Earnout stack illustration: closing cash bucket plus three contingent year-by-year payments fading by probability
Illustration by Kingdom Broker

Earnouts When Selling a Business: How DFW Owners Lose Six Figures on the Back End

By Eric Skeldon  |  May 26, 2026  |  9 min read

A Dallas roofing owner I worked with last year had a $6.8M deal on paper. The number that hit his bank account two years later was $4.4M. The difference wasn't a fraud or a fight — it was a poorly written earnout.

That gap is normal. It is also avoidable.

Earnouts are the most misunderstood piece of a sub-$20M business sale. They look like more money on the term sheet. They behave like a different kind of deal entirely. Below: how earnouts actually work when selling a business, the math DFW owners consistently get wrong, and the eight LOI terms that decide whether the back-end ever shows up.

What Is an Earnout When Selling a Business?

An earnout is a piece of your purchase price that gets paid only if the business hits agreed targets after closing. The buyer pays you a known amount at close.
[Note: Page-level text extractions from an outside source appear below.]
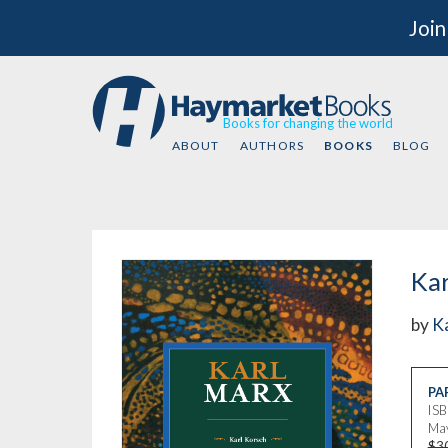
Join
Books for changing the world
ABOUT
AUTHORS
BOOKS
BLOG
Kar
by
K
PA
IS
May
$3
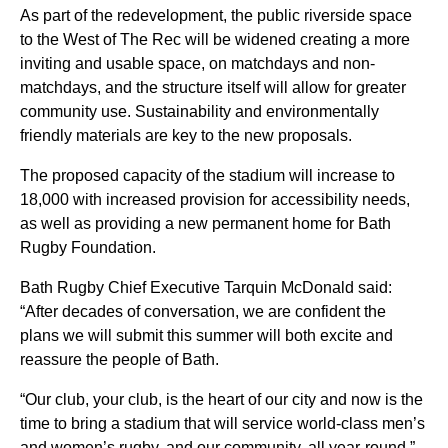
As part of the redevelopment, the public riverside space
to the West of The Rec will be widened creating a more
inviting and usable space, on matchdays and non-
matchdays, and the structure itself will allow for greater
community use.
Sustainability and environmentally
friendly materials are key to the new proposals.
The proposed capacity of the stadium will increase to
18,000 with increased provision for accessibility needs,
as well as
providing
a new permanent home for Bath
Rugby Foundation
.
Bath Rugby Chief Executive Tarquin McDonald said:
“After decades of conversation, we are confident the
plans we will
submit
this summer will both excite and
reassure the people of Bath.
“Our club, your club, is the heart of our city and now is the
time to bring a stadium that will service world-class men’s
and women’s rugby, and our community, all year-round.
”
Then, over the next one to three years, you collect more money — if revenue, EBITDA, gross profit, customer retention, or a similar metric clears a defined hurdle.

It is structured as a contingent payment, not a loan. There is no interest, no fixed amortization, no personal guarantee from the buyer. There is just a metric and a math formula. Hit the metric, get paid. Miss it, don't.

Earnouts show up most often in three situations:

How Earnouts Actually Pay Out: The Real Math

On a $1M to $20M DFW exit, earnouts typically run 10 to 30 percent of the headline price. The rest splits between closing cash (usually 60 to 80 percent), seller financing (0 to 15 percent), and rollover equity (0 to 20 percent if a PE buyer is involved).

Here is the part nobody puts on the term sheet. Across hundreds of lower middle market deals studied by SRS Acquiom, Bloomberg, and our own files at Kingdom Broker, only about 50 to 65 percent of earnout dollars actually get paid in full. Roughly one in four pay nothing. Another quarter pay a partial.

So when a buyer slides a term sheet across the table with a $5M closing payment plus a $2M earnout, the honest expected value is closer to $5M + ($2M × 55%) = $6.1M, not $7M. That 90 cents of risk-adjusted dollars per promised dollar is what serious sellers price into the negotiation.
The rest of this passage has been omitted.